Collected data:
============

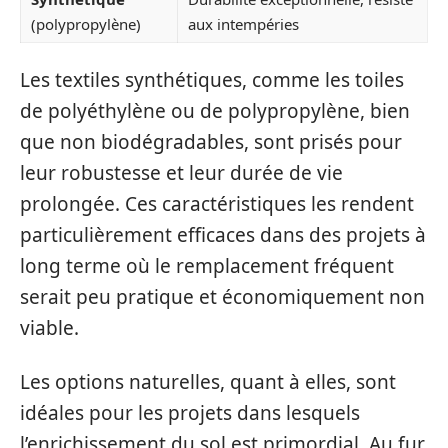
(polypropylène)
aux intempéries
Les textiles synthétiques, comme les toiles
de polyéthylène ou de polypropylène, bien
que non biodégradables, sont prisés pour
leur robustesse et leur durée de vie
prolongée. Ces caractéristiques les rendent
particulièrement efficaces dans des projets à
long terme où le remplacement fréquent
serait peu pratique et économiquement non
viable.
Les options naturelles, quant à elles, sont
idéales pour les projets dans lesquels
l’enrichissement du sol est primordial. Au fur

============

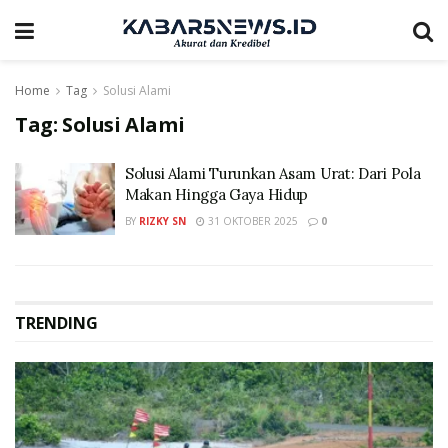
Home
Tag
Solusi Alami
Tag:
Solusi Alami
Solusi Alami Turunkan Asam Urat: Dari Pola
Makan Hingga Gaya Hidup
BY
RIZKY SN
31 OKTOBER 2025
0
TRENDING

============

Your objective → Reproduce only the lines above, starting at the line with "(polypropylène)" and ending at the line with "l’enrichissement du sol", exactly as written.

Finished exercise →
(polypropylène)
aux intempéries
Les textiles synthétiques, comme les toiles
de polyéthylène ou de polypropylène, bien
que non biodégradables, sont prisés pour
leur robustesse et leur durée de vie
prolongée. Ces caractéristiques les rendent
particulièrement efficaces dans des projets à
long terme où le remplacement fréquent
serait peu pratique et économiquement non
viable.
Les options naturelles, quant à elles, sont
idéales pour les projets dans lesquels
l’enrichissement du sol est primordial. Au fur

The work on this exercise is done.